I had a P99/AS, and a P99/AS.. Both were excellent pistols.. My buddy was so impressed with my P99/AS that he tried to buy one for himself (this was a couple of years ago), but they were few and far between so he bought a new SW99..

He and I shot our P99/SW99's head to head more than once, and could discern no appreciable difference in performance either as to accuracy or reliability..

FWIW, the P99 as imported by S&W is warranted by S&W for one year.. The SW99 comes with a LIFETIME warranty, again by S&W.

I'd recommend the SW99 in a heartbeat, but I've heard not so good things about the SW990, altho I have no personal experience with that model.

Best Wishes,

jesse


----------



## Freedom1911 (Oct 22, 2009)

Yah, had my hands on the SW990 a few days ago and it does not have the AS type trigger. So I passed.
I really like the Walther P99AS and was looking for the Smith equivalent. 
Good to hear that they are at least as good as the Walthers.
I hear the SW99 are out of production. The few new ones are running at a premium and used ones are hard to come by.

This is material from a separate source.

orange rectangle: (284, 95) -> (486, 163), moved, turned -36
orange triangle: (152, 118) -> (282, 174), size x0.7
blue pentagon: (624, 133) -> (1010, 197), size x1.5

That being the case I wonder why Smith took them out of production.


----------



## PX (May 14, 2006)

Freedom1911 That being the case I wonder why Smith took them out of production.[/QUOTE said:


> Free:
> 
> Just a guess, but the SW99 (SW990) were the red-headed stepchildren I believe and the folks at S&W never fully committed to them.. Then when the winds started blowing the MP series, the SW99 was just tossed aside.
> 
> ...


----------



## Freedom1911 (Oct 22, 2009)

Wouldn't doubt. Personally I'd like to see Springfield take over the Walther contract.
I have always felt that SW did not have it's heart in the contract with Walther.
Springfield has done a tremendous job promoting the HS2000 in to the XD line and XDm.
I am sure they could do the same with Walther without rebranding it.
Thats just me.
My ffl is looking for a SW99 in 9mm but is not sure if he will be able to find one.


----------



## Skipp (Mar 10, 2011)

I own the SW99 in 40 cal. The gun is great, and very accurate. Won't be turning it lose any time soon. Fun to shoot as well.


----------